A lonely postman learns that he’s about to die—and reflects on life as he bargains with a Hawaiian-shirt–wearing devil.
The 30-year-old first-person narrator in filmmaker/novelist Kawamura’s slim novel is, by his own admission, “boring…a monotone guy,” so unimaginative that, when he learns he has a brain tumor, the bucket list he writes down is dull enough that “even the cat looked disgusted with me.” Luckily—or maybe not—a friendly devil, dubbed Aloha, pops onto the scene, and he’s willing to make a deal: an extra day of life in exchange for being allowed to remove something pleasant from the world. The first thing excised is phones, which goes well enough. (The narrator is pleasantly surprised to find that “people seemed to have no problem finding something to fill up their free time.”) But deals with the devil do have a way of getting complicated.
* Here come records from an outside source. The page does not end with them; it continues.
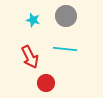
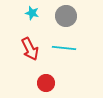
cyan star: moved 1 px left, 7 px up
cyan line: moved 1 px left, 1 px up
red arrow: moved 8 px up
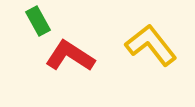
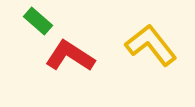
green rectangle: rotated 20 degrees counterclockwise
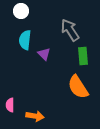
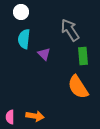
white circle: moved 1 px down
cyan semicircle: moved 1 px left, 1 px up
pink semicircle: moved 12 px down
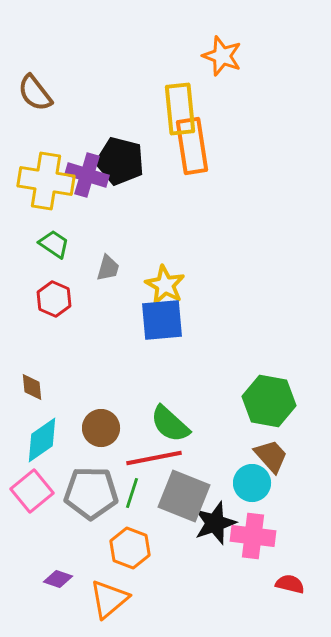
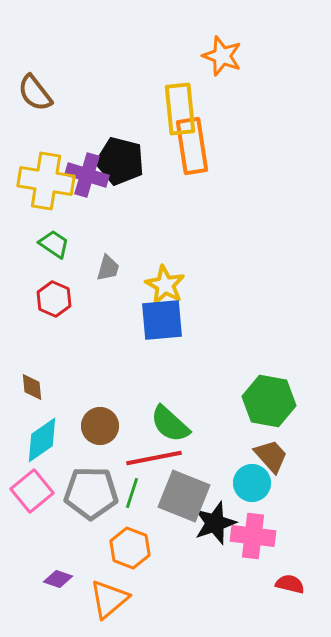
brown circle: moved 1 px left, 2 px up
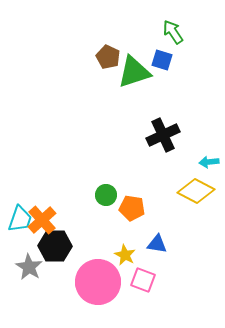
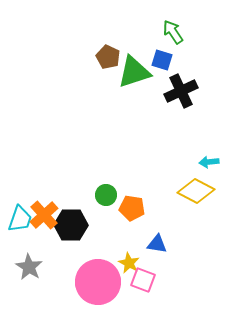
black cross: moved 18 px right, 44 px up
orange cross: moved 2 px right, 5 px up
black hexagon: moved 16 px right, 21 px up
yellow star: moved 4 px right, 8 px down
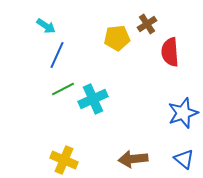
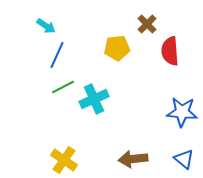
brown cross: rotated 12 degrees counterclockwise
yellow pentagon: moved 10 px down
red semicircle: moved 1 px up
green line: moved 2 px up
cyan cross: moved 1 px right
blue star: moved 1 px left, 1 px up; rotated 24 degrees clockwise
yellow cross: rotated 12 degrees clockwise
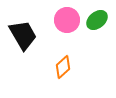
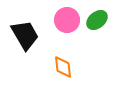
black trapezoid: moved 2 px right
orange diamond: rotated 55 degrees counterclockwise
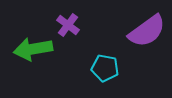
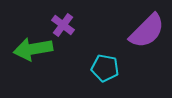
purple cross: moved 5 px left
purple semicircle: rotated 9 degrees counterclockwise
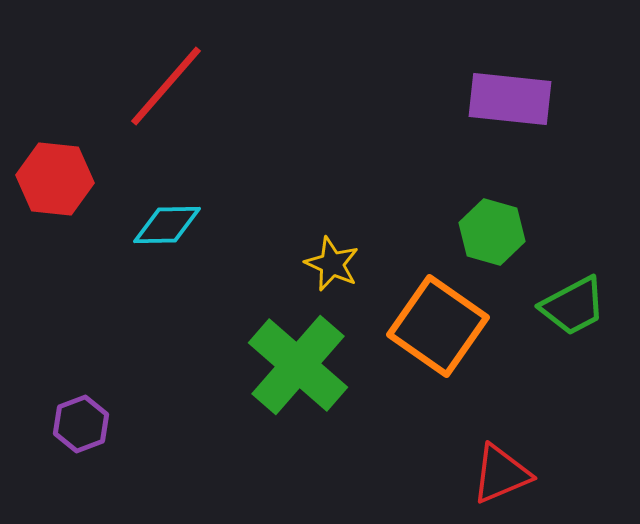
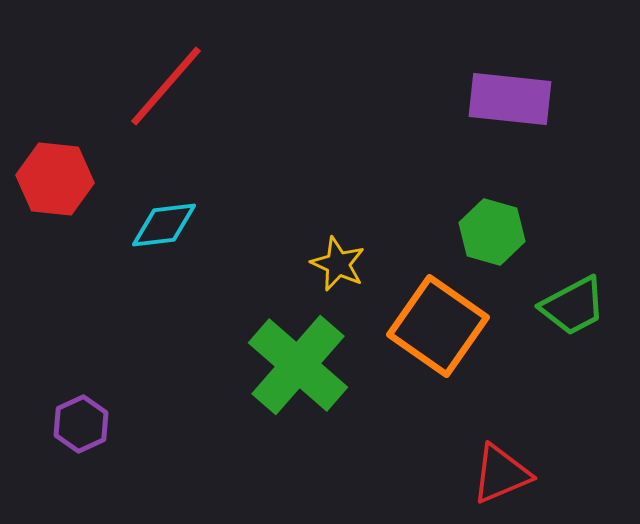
cyan diamond: moved 3 px left; rotated 6 degrees counterclockwise
yellow star: moved 6 px right
purple hexagon: rotated 4 degrees counterclockwise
This leads to shallow musings (“Sometimes, when you rewatch a film after not having seen it for a long time, it makes a totally different impression on you than it did the first time you saw it. Of course, the movie hasn’t changed; it’s you who’s changed") written in prose so awkward, it’s possibly satire (“Tears dripped down onto the letter like warm, salty drops of rain”). Even the postman’s beloved cat, who gains the power of speech, ends up being prim and annoying. The narrator ponders feelings about a lost love, his late mother, and his estranged father in a way that some readers might find moving at times. But for many, whatever made this book a bestseller in Japan is going to be lost in translation.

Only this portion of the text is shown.